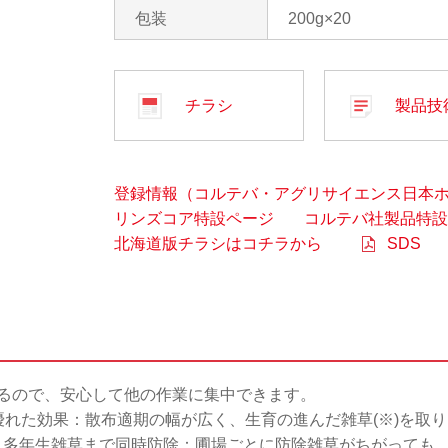
包装
200g×20
チラシ
製品技
登録情報（コルテバ・アグリサイエンス日本
リンズコア特設ページ
コルテバ社製品特設
北海道版チラシはコチラから
SDS
るので、安心して他の作業に集中できます。
優れた効果：散布適期の幅が広く、生育の進んだ雑草(※)を取
、多年生雑草まで同時防除：圃場ごとに防除雑草がちがっても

- _Aim of the task_
When the line containing "優れた効果：散布適期の幅が広く、生育の進んだ雑草(※)を取" is reached, return it and every later line through the end of the listing above, unaltered and alone.

- _Result below_
優れた効果：散布適期の幅が広く、生育の進んだ雑草(※)を取
、多年生雑草まで同時防除：圃場ごとに防除雑草がちがっても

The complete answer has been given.